I was on the phone with my personal-trainer-for-life XFE last Friday making our plans for the evening. He gently broached the topic that he knows may or may not set me off: “So, are you planning on running this evening?”
“No, I think it’s already too hot out,” I replied, quite logically, I thought.
“Wait, earlier this week it was too cold out and now today it’s too hot?”
“Yep. That’s right. Too hot.”
“So basically, there are only a few days out of the year that are ok for running outside?”
“I also don’t like running outside when it’s too windy, too humid, or sprinkling. You make it sound like I’m being unreasonable.”
“I give up.”
It’s true. I come up with a whole mess of excuses to not go running. Even though I find running to be the most convenient and least odious form of exercise, I can find many, many reasons to not go (“I think I might have a headache,” “my Garmin isn’t fully charged,” “my favorite running shorts are in the laundry,” “I really need to read this week’s issue of In Touch”).

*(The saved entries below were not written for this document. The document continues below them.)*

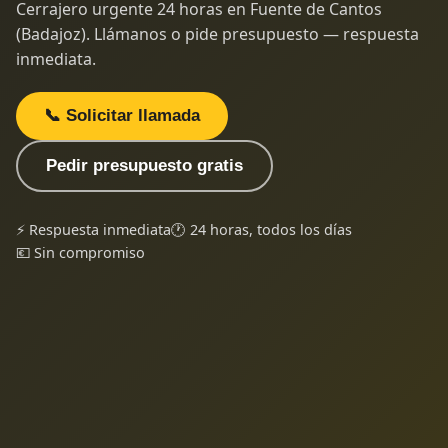
Cerrajero urgente 24 horas en Fuente de Cantos
(Badajoz). Llámanos o pide presupuesto — respuesta
inmediata.
📞 Solicitar llamada
Pedir presupuesto gratis
⚡ Respuesta inmediata
🕐 24 horas, todos los días
💶 Sin compromiso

Hell, there are even aspects of running that I actually enjoy, but when it’s time to hit the pavement, everything has to be just perfect for me to lace up my shoes and get out the door.
Last night was not one of those nights. Even though the weather wasn’t perfect, and my day had been long and stressful, I really wanted to run.
Before I could second guess myself, I got geared up, grabbed my dingiest old race shirt from the drawer and went for a run.
I wanted to run just to see other runners out on the trail, doing what they loved. Running despite the horror of Monday’s events in Boston.
I wanted to run to show kids playing in the parks that line the running trail that running is ok and not scary.
I wanted to run as a silent (OK, not silent, more like wheezing and huffing and puffing) ‘thank you’ to all those spectators who give up their chance to sleep in or go have brunch just to watch what might be the most boring spectator event ever. But they come out anyway and crowd the finish lines to cheer on the people they love and sometimes even people they don’t know.
I wanted to run because I’m healthy and whole and I can run. A lot of people can’t after Monday, or won’t want to, and who can blame them?
It was not a perfect evening for running. I was painfully slow and plod-like, the running/bike lanes were crowded, and the air was still and filled with gnats.
Just coming over a bridge, I saw another runner heading towards me. She was wearing the same shirt from a race more than four years ago. We nodded and smiled at each other conspiratorially. “I know. Me too.”